The Cognitive Dissonance of Saeb Erekat

Despite both his practical and theoretical incoherence, Erekat wants Palestinians to see his decisions to continue negotiations as some kind of sacrifice worthy of popular recognition and a future autobiography of his "parcours."

The chief negotiator of the Palestinian Authority (PA), Dr. Saeb Erekat, recently sat down with Mehdi Hassan for a recording of Al Jazeera’s “Head to Head” program. Hassan challenged Dr. Erekat on the political strategies of the PA in light of the new Americanled peace negotiation saga.

Having resigned eight times in the last 20 years over peace talk impasses, Dr. Erekat has a long history of saying one thing and doing the other. In the 45 minute conversation, the disquieting chief negotiator demonstrated a worrying case of incoherence and disharmony of thoughts.

For one, Dr.
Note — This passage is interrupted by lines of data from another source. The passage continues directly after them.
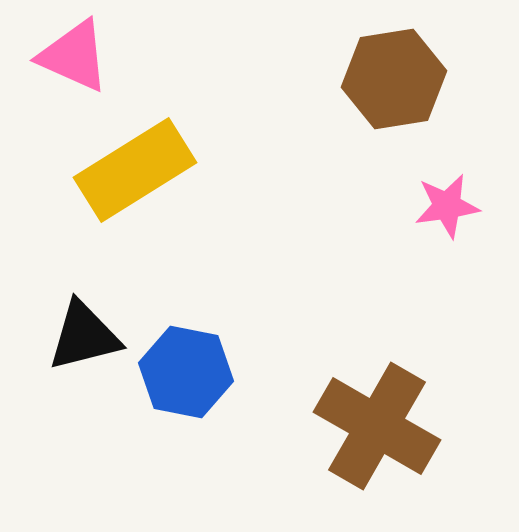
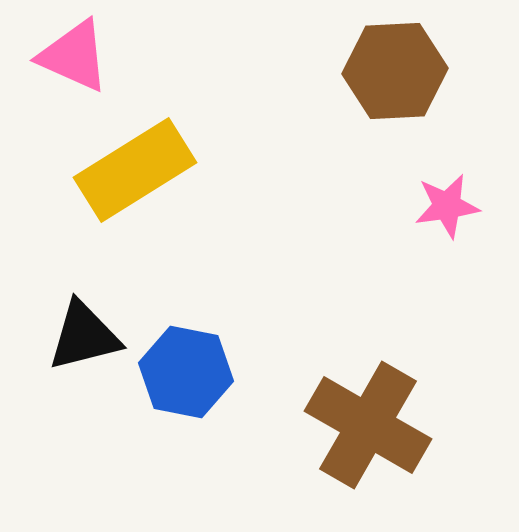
brown hexagon: moved 1 px right, 8 px up; rotated 6 degrees clockwise
brown cross: moved 9 px left, 1 px up
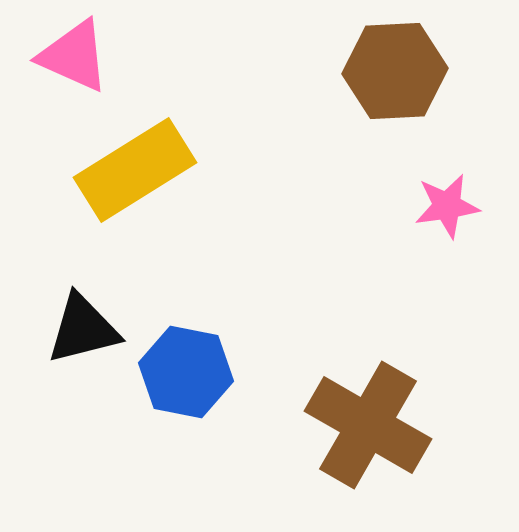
black triangle: moved 1 px left, 7 px up
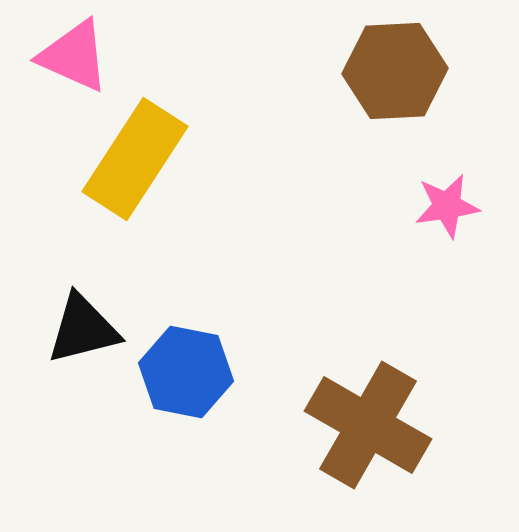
yellow rectangle: moved 11 px up; rotated 25 degrees counterclockwise
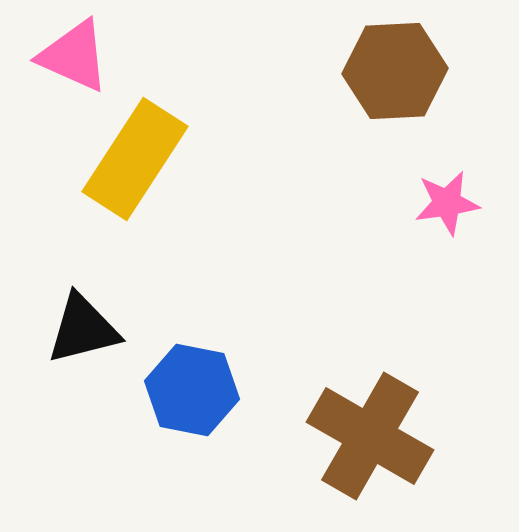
pink star: moved 3 px up
blue hexagon: moved 6 px right, 18 px down
brown cross: moved 2 px right, 11 px down
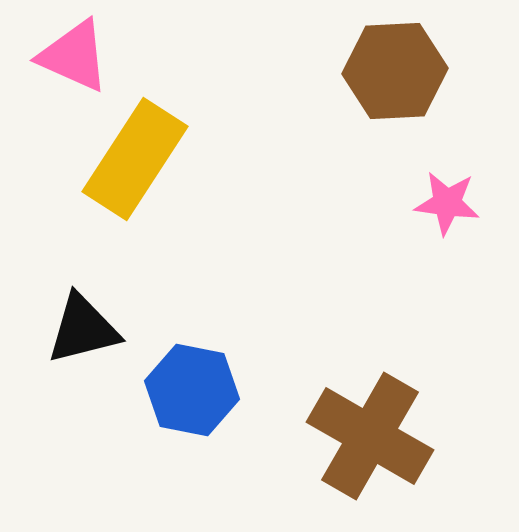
pink star: rotated 16 degrees clockwise
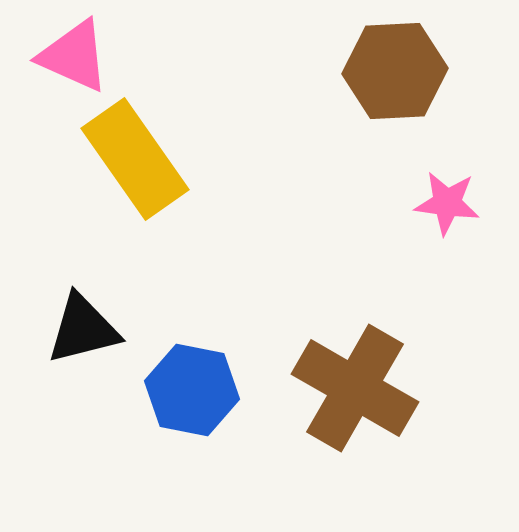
yellow rectangle: rotated 68 degrees counterclockwise
brown cross: moved 15 px left, 48 px up
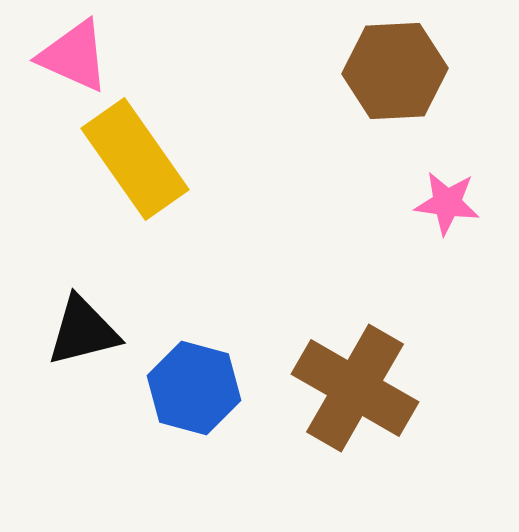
black triangle: moved 2 px down
blue hexagon: moved 2 px right, 2 px up; rotated 4 degrees clockwise
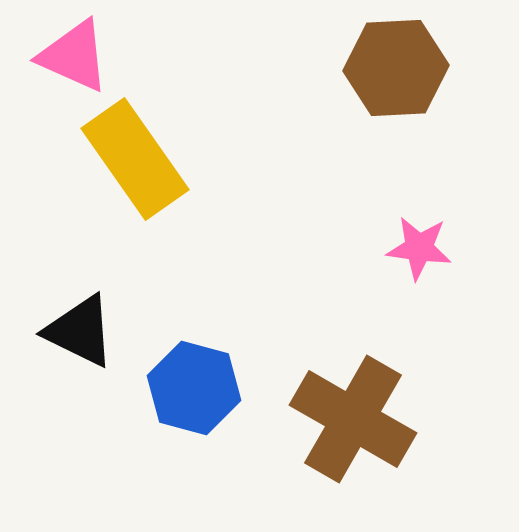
brown hexagon: moved 1 px right, 3 px up
pink star: moved 28 px left, 45 px down
black triangle: moved 3 px left; rotated 40 degrees clockwise
brown cross: moved 2 px left, 31 px down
Erekat admitted that Israel is an apartheid state, a reality that he claims “the international community cannot stomach.” However, Erekat is comfortable with engaging with an Israeli negotiation team of which the head negotiator, Tzipi Livni, is recorded to having admitted that she “doesn’t believe in Human Rights” (The Palestine Papers, “Meeting Minutes March 21, 2006 at NAD,”
Al Jazeera Transparency Unit).

When asked about armed resistance, Dr. Erekat explained that every Palestinian has the right to resist the occupation. However, the PA has been engaged in an ongoing operation to suppress armed resistance, targeting in particular the refugee camp of Jenin, considered the hub of what is left of militant resistance.

Even when it comes to the more accepted non-violent resistance strategies such as the Boycott Divestment and Sanction (BDS) campaign, Erekat failed to provide a clear stance of support in favor of the transitional advocacy movement. Instead, Erekat responded by suggesting that any legal stance is welcomed but that the PA cannot speak on BDS while it is in negotiation with Israel. If you proclaim yourself as the representative of the Palestinian people but you are unable to support the most influential strategy to counter the occupation on an international scale, then there is a clear gap between what think your role is and what you are doing.
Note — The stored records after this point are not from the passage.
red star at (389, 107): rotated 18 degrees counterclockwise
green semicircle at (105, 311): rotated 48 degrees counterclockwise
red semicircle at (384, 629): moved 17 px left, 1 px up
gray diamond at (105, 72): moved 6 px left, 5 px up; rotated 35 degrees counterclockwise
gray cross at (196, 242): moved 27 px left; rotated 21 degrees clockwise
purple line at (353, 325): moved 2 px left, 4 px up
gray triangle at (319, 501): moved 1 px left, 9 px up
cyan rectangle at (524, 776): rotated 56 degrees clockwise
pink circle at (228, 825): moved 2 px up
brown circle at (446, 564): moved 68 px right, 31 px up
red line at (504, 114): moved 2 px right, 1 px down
Later, Erekat claimed to want to end the occupation but the PA has been an effective sub-contractor, giving cover to the system of oppression since the Oslo Accords. Erekat said he wants to “save the lives of Israelis and Palestinians,” yet Palestinian youth are getting shot and killed by the Israeli army on a daily basis, as the killing of 22-year-old Mot’azz Washaha in Birzeit reminded us just recently.
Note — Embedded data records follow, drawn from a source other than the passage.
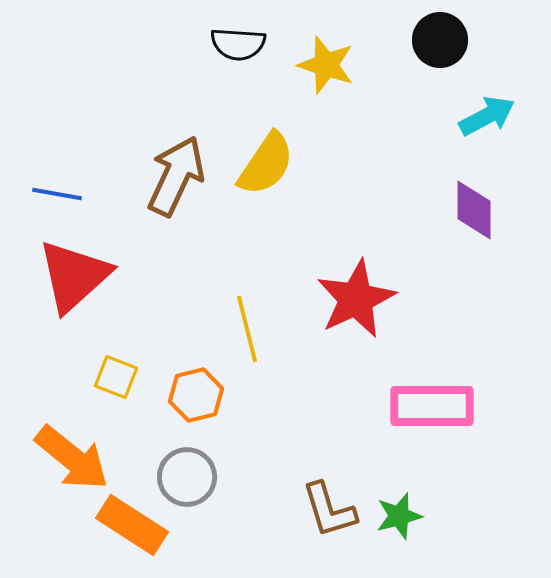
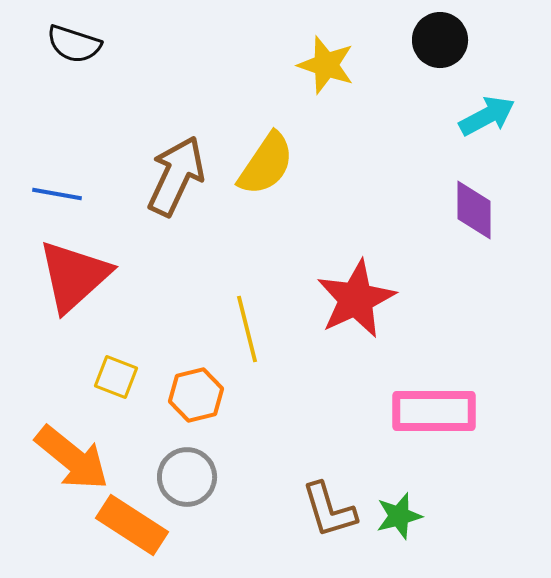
black semicircle: moved 164 px left; rotated 14 degrees clockwise
pink rectangle: moved 2 px right, 5 px down
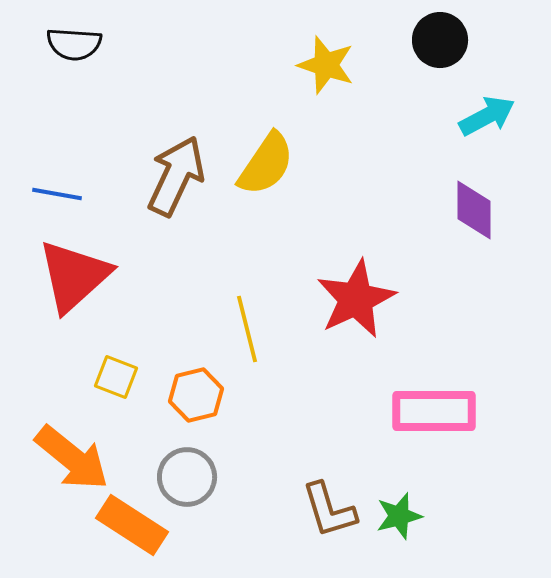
black semicircle: rotated 14 degrees counterclockwise
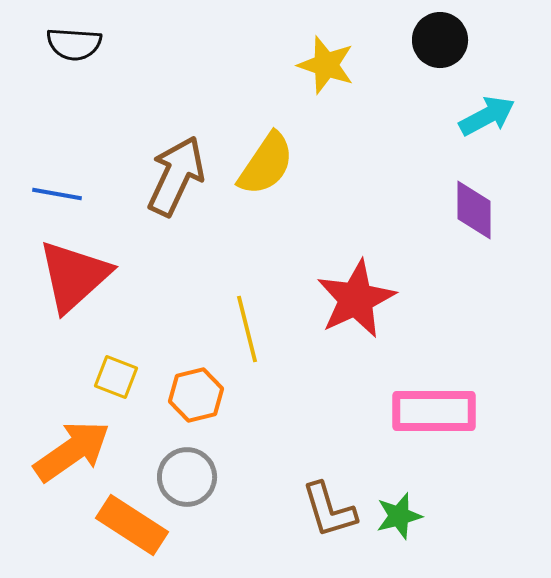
orange arrow: moved 7 px up; rotated 74 degrees counterclockwise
Erekat said that he wants a two-state solution but knows very well that the Israeli occupation has managed occupied Palestinian territory as part of its matrix of control. In fact, Erekat admits that Israel exerts control under the “one state, two systems” formula, but still insists that the two-state solution is the best alternative. In the same sentence, he suggests that the two-state solution isn’t feasible as yet, but argues it’s the only possible solution.

Despite both his practical and theoretical incoherence, Erekat wants Palestinians to see his decisions to continue negotiations as some kind of sacrifice worthy of popular recognition and a future autobiography of his “parcours.” He sees his stubbornness as a decision that merits some level of respect and gratitude instead of the ongoing criticism he is often subject to. He went so far as to label himself the “most disadvantaged negotiator in the history of mankind” and seems to be looking for some kind of sympathy from the audience.

Indeed, Dr. Erekat’s incoherence mirrors the lack of harmony between what the PA says it is doing and what the PA is actually doing. This cognitive dissonance is perhaps the greatest burden on the Palestinian people today.